Revision as of 22:52, 6 June 2008

Tor Johnson in Plan 9 from Outer Space
This face was turned into a Halloween Mask

Tor Johnson, born Tor Johansson, (October 19, 1903May 12, 1971) was a professional wrestler known as The Super Swedish Angel, and occasional actor. He is perhaps best remembered for his roles in a number of B-movies, including police detective turned zombie "Inspector Dan Clay" in Plan 9 from Outer Space. Since his death he has amassed a huge cult following, thanks to a Halloween mask made in his image, his appearances in the comics of Drew Friedman, his appearance in several films screened on the Mystery Science Theater 3000 television series, George "The Animal" Steele's portrayal in Tim Burton's biopic about cult director Ed Wood, and many other pop-cultural references.

Biography

Tor Johansson, born on October 19, 1903, in Sweden, the son of Karl J. Johansson and Lovisa Petersson, was a large man, weighing 400 pounds (181 kg) at his biggest. He had a full head of blonde hair, but he shaved it to maintain an imposing, villainous appearance in wrestling and acting appearances. He began getting bit parts in movies upon his move to California - usually as the strongman or weightlifter - as early as 1934. His movie career ended in the early 1960s after appearing in a string of poorly-rated movies (including the famously execrable The Beast of Yucca Flats in 1961). However, he continued to make appearances on television and made a number of commercials.

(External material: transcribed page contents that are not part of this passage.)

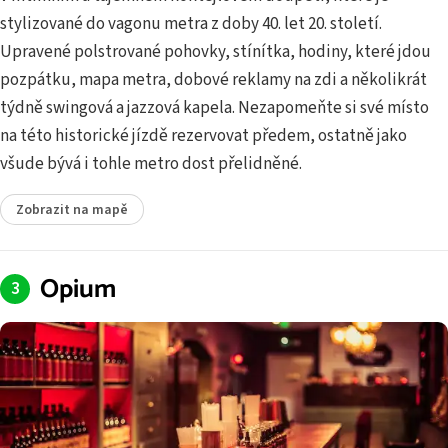
stylizované do vagonu metra z doby 40. let 20. století.
Upravené polstrované pohovky, stínítka, hodiny, které jdou
pozpátku, mapa metra, dobové reklamy na zdi a několikrát
týdně swingová a jazzová kapela. Nezapomeňte si své místo
na této historické jízdě rezervovat předem, ostatně jako
všude bývá i tohle metro dost přelidněné.
Zobrazit na mapě
Opium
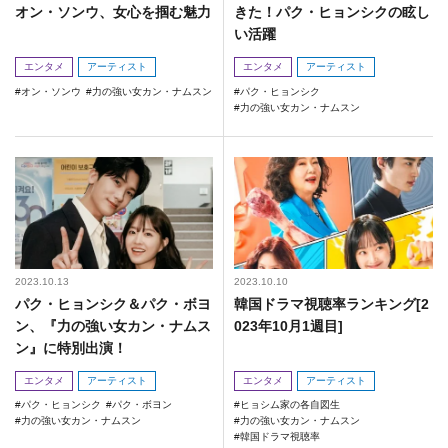
オン・ソンウ、女心を掴む魅力
きた！パク・ヒョンシクの眩し
い活躍
エンタメ
アーティスト
エンタメ
アーティスト
オン・ソンウ
力の強い女カン・ナムスン
パク・ヒョンシク
力の強い女カン・ナムスン
2023.10.13
2023.10.10
パク・ヒョンシク＆パク・ボヨ
韓国ドラマ視聴率ランキング[2
ン、『力の強い女カン・ナムス
023年10月1週目]
ン』に特別出演！
エンタメ
アーティスト
エンタメ
アーティスト
パク・ヒョンシク
パク・ボヨン
ヒョシム家の各自図生
力の強い女カン・ナムスン
力の強い女カン・ナムスン
韓国ドラマ視聴率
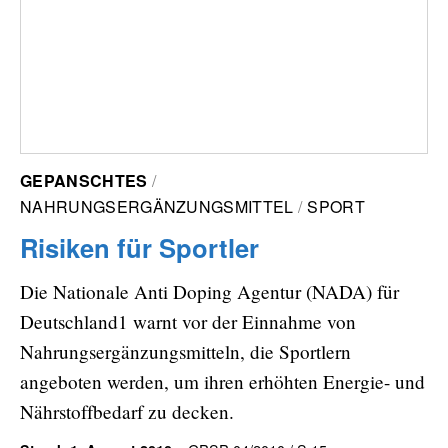
GEPANSCHTES
NAHRUNGSERGÄNZUNGSMITTEL
SPORT
Risiken für Sportler
Die Nationale Anti Doping Agentur (NADA) für
Deutschland1 warnt vor der Einnahme von
Nahrungsergänzungsmitteln, die Sportlern
angeboten werden, um ihren erhöhten Energie- und
Nährstoffbedarf zu decken.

A number of Johnson's peers had commented that he was a very friendly man and easy to work with on movie sets. Valda Hansen, who worked with Johnson in the 1959 movie Revenge of the Dead said that "Tor was like a big sugar bun." Johnson befriended Bela Lugosi during the time both worked with infamous director Edward D. Wood, Jr., and legend has it that Tor saved Lugosi's life one night when the elder actor was about to commit suicide.

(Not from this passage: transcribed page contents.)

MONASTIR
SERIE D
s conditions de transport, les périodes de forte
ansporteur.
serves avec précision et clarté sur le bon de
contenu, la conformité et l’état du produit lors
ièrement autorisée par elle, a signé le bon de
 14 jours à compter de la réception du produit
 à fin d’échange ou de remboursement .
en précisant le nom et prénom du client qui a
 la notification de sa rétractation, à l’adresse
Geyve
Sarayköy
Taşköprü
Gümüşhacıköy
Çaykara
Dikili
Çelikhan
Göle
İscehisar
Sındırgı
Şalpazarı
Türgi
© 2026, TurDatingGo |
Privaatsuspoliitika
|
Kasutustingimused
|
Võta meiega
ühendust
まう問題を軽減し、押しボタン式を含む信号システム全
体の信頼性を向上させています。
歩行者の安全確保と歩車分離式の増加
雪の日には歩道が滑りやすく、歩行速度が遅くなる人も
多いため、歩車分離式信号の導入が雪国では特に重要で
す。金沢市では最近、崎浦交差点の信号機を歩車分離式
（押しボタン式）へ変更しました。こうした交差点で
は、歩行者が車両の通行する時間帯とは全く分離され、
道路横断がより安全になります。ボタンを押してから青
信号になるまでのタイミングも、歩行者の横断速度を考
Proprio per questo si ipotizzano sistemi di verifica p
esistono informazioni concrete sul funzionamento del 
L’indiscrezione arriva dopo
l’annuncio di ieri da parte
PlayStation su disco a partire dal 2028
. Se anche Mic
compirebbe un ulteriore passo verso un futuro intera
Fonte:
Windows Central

Johnson died on May 12, 1971 at the San Fernando Valley Hospital in San Fernando, California, from heart failure, at the age of 67. He was buried at the Eternal Valley Memorial Park in Newhall, California.

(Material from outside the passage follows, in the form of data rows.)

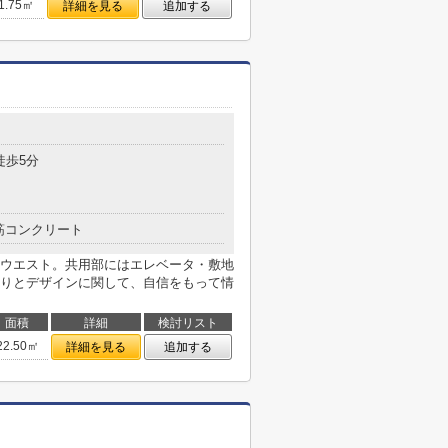
1.75㎡
詳細を見る
追加する
目
徒歩5分
筋コンクリート
ウエスト。共用部にはエレベータ・敷地
りとデザインに関して、自信をもって情
面積
詳細
検討リスト
22.50㎡
詳細を見る
追加する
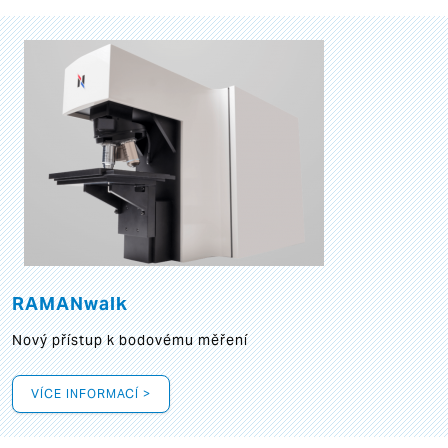
RAMANwalk
Nový přístup k bodovému měření
VÍCE INFORMACÍ >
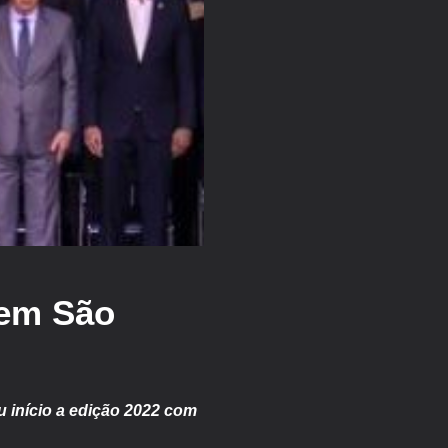
 em São
u início a edição 2022 com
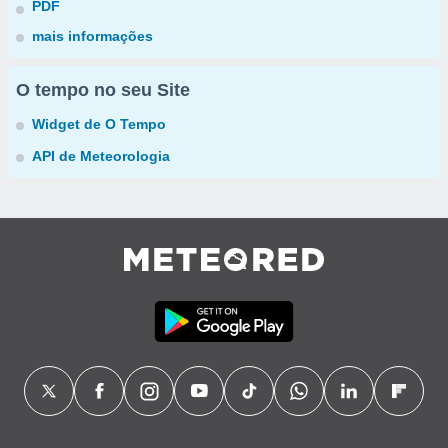
PDF
mais informações
O tempo no seu Site
Widget de O Tempo
API de Meteorologia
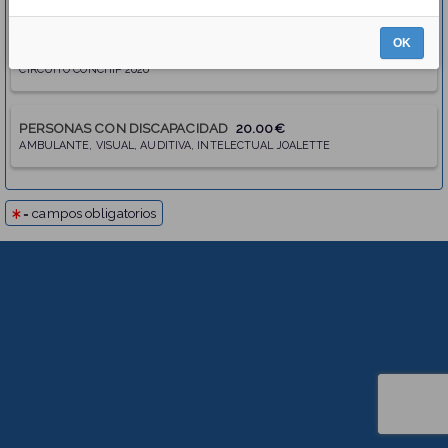
OK
5KM
20.00€
CIRCUITO CONCHIP 2026
PERSONAS CON DISCAPACIDAD
20.00€
AMBULANTE, VISUAL, AUDITIVA, INTELECTUAL JOALETTE
= campos obligatorios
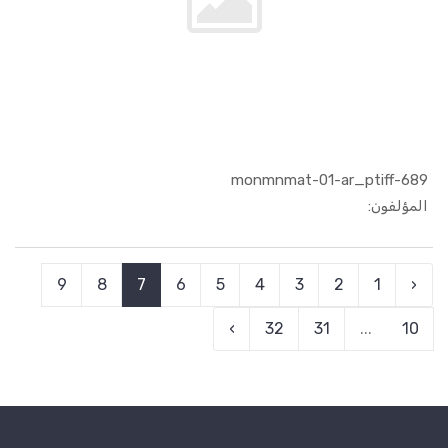
689-monmnmat-01-ar_ptiff
In الفنون ...
المؤلفون:
9
8
7
6
5
4
3
2
1
‹
›
32
31
...
10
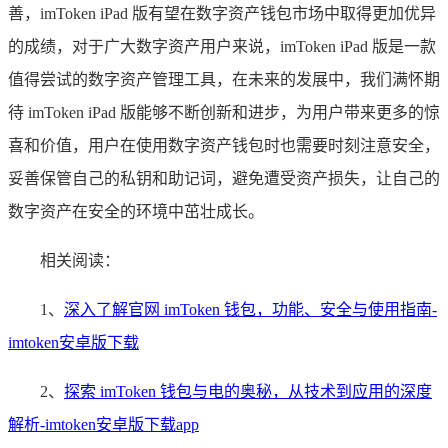
善，imToken iPad 版有望在数字资产钱包市场中取得更加优异
的成绩，对于广大数字资产用户来说，imToken iPad 版是一款
值得尝试的数字资产管理工具，在未来的发展中，我们满怀期
待 imToken iPad 版能够不断创新和进步，为用户带来更多的惊
喜和价值，用户在使用数字资产钱包时也需要时刻注意安全，
妥善保管自己的私钥和助记词，避免遭受资产损失，让自己的
数字资产在安全的环境中茁壮成长。
相关阅读：
1、
深入了解官网 imToken 钱包，功能、安全与使用指南-
imtoken安卓版下载
2、
探索 imToken 钱包与电的奥秘，从技术到应用的深度
解析-imtoken安卓版下载app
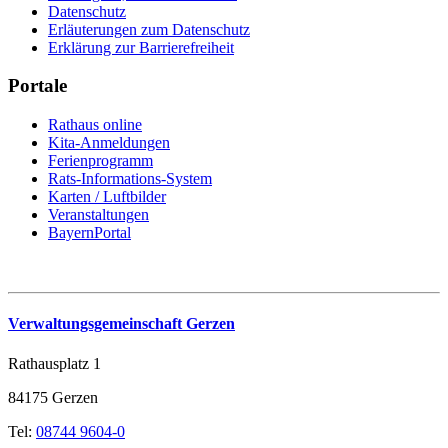
Datenschutz
Erläuterungen zum Datenschutz
Erklärung zur Barrierefreiheit
Portale
Rathaus online
Kita-Anmeldungen
Ferienprogramm
Rats-Informations-System
Karten / Luftbilder
Veranstaltungen
BayernPortal
Verwaltungsgemeinschaft Gerzen
Rathausplatz 1
84175 Gerzen
Tel:
08744 9604-0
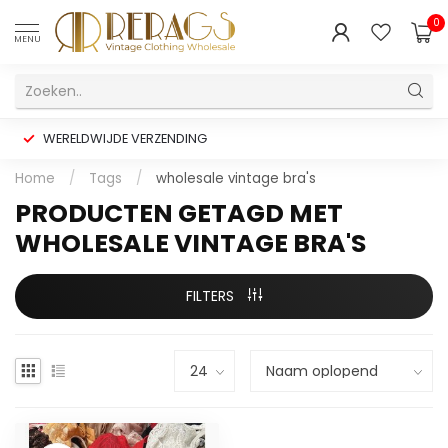
0
MENU
WERELDWIJDE VERZENDING
Home
/
Tags
/
wholesale vintage bra's
PRODUCTEN GETAGD MET
WHOLESALE VINTAGE BRA'S
FILTERS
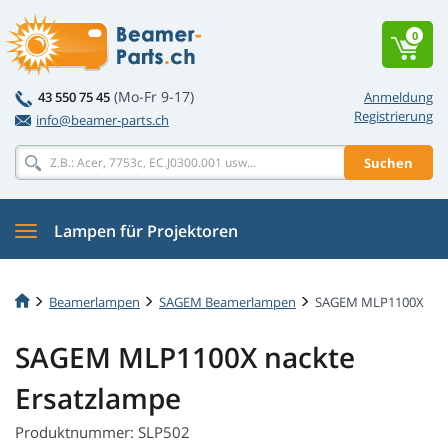
0
(Mo-Fr 9-17)
43 550 75 45
Anmeldung
Registrierung
info@beamer-parts.ch
Suchen
Lampen für Projektoren
Beamerlampen
SAGEM Beamerlampen
SAGEM MLP1100X
SAGEM MLP1100X nackte
Ersatzlampe
Produktnummer: SLP502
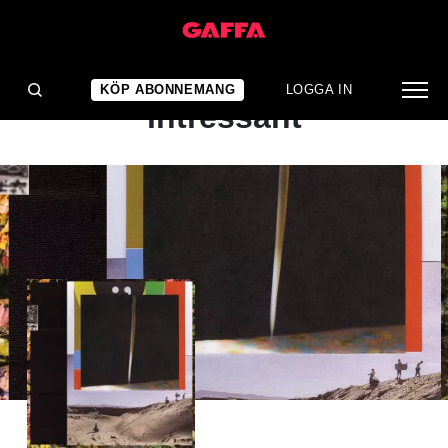
ALBUMRECENSION
Åtminstone riktigt
KÖP ABONNEMANG
LOGGA IN
intressant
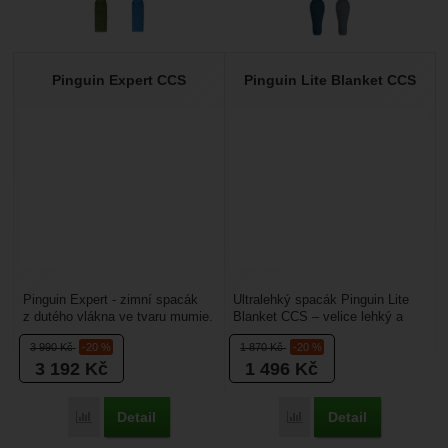
Pinguin Expert CCS
Pinguin Lite Blanket CCS
Pinguin Expert - zimní spacák
Ultralehký spacák Pinguin Lite
z dutého vlákna ve tvaru mumie.
Blanket CCS – velice lehký a
Protože nejdříve začnou ve
skladný letní spacák. Ideální
3 990
Kč
-20 %
1 870
Kč
-20 %
spacáku prochládat...
volba na kolo...
3 192
Kč
1 496
Kč
Detail
Detail
Přidat 'Pinguin Expert CCS' k porovnání
Přidat 'Pinguin Lite Bla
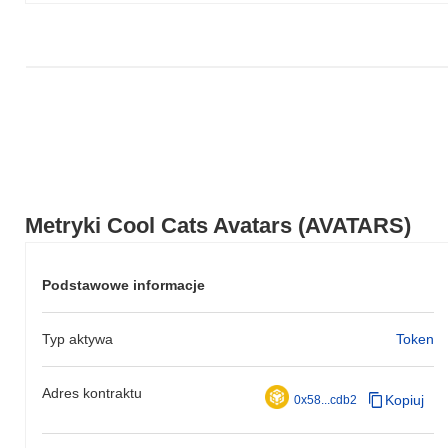
impulsu rynkowego.
Metryki Cool Cats Avatars (AVATARS)
Podstawowe informacje
Typ aktywa
Token
Adres kontraktu
Kopiuj
0x58...cdb2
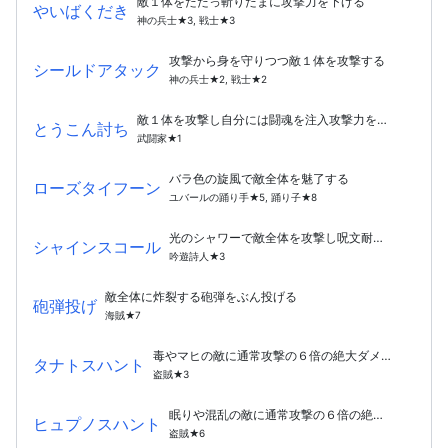
敵１体をたたっ斬りたまに攻撃力を下げる
やいばくだき
神の兵士★3, 戦士★3
攻撃から身を守りつつ敵１体を攻撃する
シールドアタック
神の兵士★2, 戦士★2
敵１体を攻撃し自分には闘魂を注入攻撃力を上げる
とうこん討ち
武闘家★1
バラ色の旋風で敵全体を魅了する
ローズタイフーン
ユバールの踊り手★5, 踊り子★8
光のシャワーで敵全体を攻撃し呪文耐性を下げる
シャインスコール
吟遊詩人★3
敵全体に炸裂する砲弾をぶん投げる
砲弾投げ
海賊★7
毒やマヒの敵に通常攻撃の６倍の絶大ダメージ！
タナトスハント
盗賊★3
眠りや混乱の敵に通常攻撃の６倍の絶大ダメージ！
ヒュプノスハント
盗賊★6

He was portrayed by fellow wrestler George "The Animal" Steele in the Tim Burton film Ed Wood.

Trivia

  • After his death, Johnson's likeness was made into a very popular Halloween mask (a Tor Johnson mask with an eyepatch was later used by wrestler Duke Myers to compete as the Colossus of Death, acting as Andy Kaufman's henchman during Kaufman's feud with Memphis wrestling mainstay Jerry Lawler).
  • Johnson made many appearances in the comics of Drew Friedman, all of which depicted Johnson as being like his hulking moron movie persona in real life. With his eyeballs rolled back in his head, he wandered through various sleazy situations, forever baffled by his surroundings. One typical strip had Johnson dreaming that he encounters several clones of himself, who each insist that they are him. He awakens horrified, immediately calling up a strung-out Bela Lugosi and demanding to know, "Bela, how many Tor?"